Les industries du cinéma et du jeu vidéo entretiennent depuis de nombreuses années des relations privilégiées. Si au départ il était surtout question d'adapter les blockbusters de l'époque sur consoles, depuis le milieu des années 90 le jeu vidéo s'invite au cinéma, avec plus ou moins de réussite et la tendance ne fait que s'accentuer. Mais où est-ce que cela nous mène ?

L'industrie du cinéma et du jeu vidéo partagent un but commun : celui de vendre du divertissement à un public de plus en plus nombreux.
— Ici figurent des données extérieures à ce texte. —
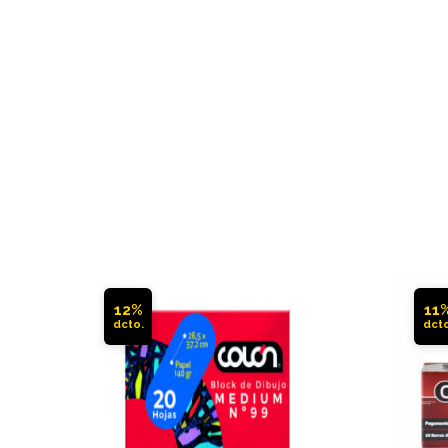
12%
11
En 1982, le marché mondial du jeu vidéo était estimé à 3 milliards de dollars, loin derrière le septième art. Aujourd'hui, la situation est inversée : en 2013 l'industrie vidéoludique a généré plus de 95 milliards de dollars, contre « seulement » 88,3 milliards pour le cinéma selon l'institut PwC.

Les relations entre les deux mondes ont également évolué avec leurs progressions respectives. Si dans les années 80 et 90 il était surtout question de voir des films adaptés sous la forme de jeux vidéo, la tendance s'est là encore inversée. L'industrie du cinéma s'intéresse aux grandes franchises du jeu vidéo afin de les amener dans les salles obscures, ou à la télévision comme avec GTA dont on vient d'apprendre qu'elle fait l'objet d'une adaptation par la BBC. Un changement qui s'est fait lentement et parfois dans la douleur avec, par exemple, l'exécrable Beetlejuice dont le Joueur du Grenier a abordé le cas par ici.
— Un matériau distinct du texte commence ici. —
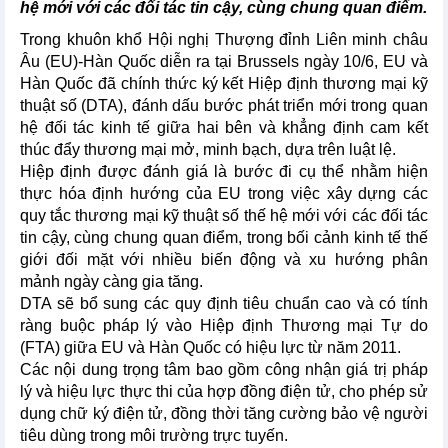
hệ mới với các đối tác tin cậy, cùng chung quan điểm.
Trong khuôn khổ Hội nghị Thượng đỉnh Liên minh châu
Âu (EU)-Hàn Quốc diễn ra tại Brussels ngày 10/6, EU và
Hàn Quốc đã chính thức ký kết Hiệp định thương mại kỹ
thuật số (DTA), đánh dấu bước phát triển mới trong quan
hệ đối tác kinh tế giữa hai bên và khẳng định cam kết
thúc đẩy thương mại mở, minh bạch, dựa trên luật lệ.
Hiệp định được đánh giá là bước đi cụ thể nhằm hiện
thực hóa định hướng của EU trong việc xây dựng các
quy tắc thương mại kỹ thuật số thế hệ mới với các đối tác
tin cậy, cùng chung quan điểm, trong bối cảnh kinh tế thế
giới đối mặt với nhiều biến động và xu hướng phân
mảnh ngày càng gia tăng.
DTA sẽ bổ sung các quy định tiêu chuẩn cao và có tính
ràng buộc pháp lý vào Hiệp định Thương mại Tự do
(FTA) giữa EU và Hàn Quốc có hiệu lực từ năm 2011.
Các nội dung trọng tâm bao gồm công nhận giá trị pháp
lý và hiệu lực thực thi của hợp đồng điện tử, cho phép sử
dụng chữ ký điện tử, đồng thời tăng cường bảo vệ người
tiêu dùng trong môi trường trực tuyến.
L'adaptation de jeux au cinéma n'est pas un phénomène nouveau

Malheureusement, l'expérience n'a globalement pas été très reluisante et a donné naissance à des films qui sont, dans le meilleur des cas, rapidement tombés dans les oubliettes. L'exemple le plus criant reste certainement celui de Super Mario Bros qui, malgré son budget de 48 millions de dollars, a reçu un accueil critique digne des plus grands nanars. L'année suivante, Street Fighter n'a pas non plus reçu un accueil très favorable du public, malgré la présence de Jean-Claude Van Damme et de Kylie Minogue au casting.

La même année, Double Dragon s'avère aussi être un échec cuisant, avec 2,3 million de dollars au Box-office. Il faudra attendre un an de plus pour voir le premier film inspiré d'un jeu vidéo rencontrer le succès, avec Mortal Kombat, qui rapportera 122 millions de dollars.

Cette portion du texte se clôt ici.